→ Aim of the exercise: Copy the records below exactly, omitting any pictures they contain.

-- Excerpted data follows --

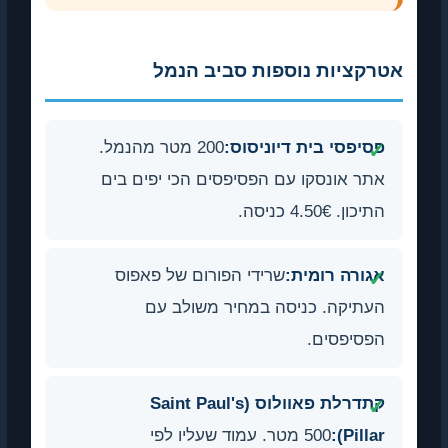
ציות נוספות סביב הנמל
פסי בית דיוניסוס:
200 מטר מהנמל.
 אונסקו עם הפסיפסים הכי יפים בים
 4.50€ כניסה.
רה רומית:
שרידי הפורום של פאפוס
יקה. כניסה במחיר משולב עם
יפסים.
קתדרלת פאוולוס (Saint Paul's
Pill
500 מטר. עמוד שעליו לפי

-- Excerpted data concluded --

→ Your response:
ציות נוספות סביב הנמל
פסי בית דיוניסוס:
200 מטר מהנמל.
 אונסקו עם הפסיפסים הכי יפים בים
 4.50€ כניסה.
רה רומית:
שרידי הפורום של פאפוס
יקה. כניסה במחיר משולב עם
יפסים.
קתדרלת פאוולוס (Saint Paul's
Pill
500 מטר. עמוד שעליו לפי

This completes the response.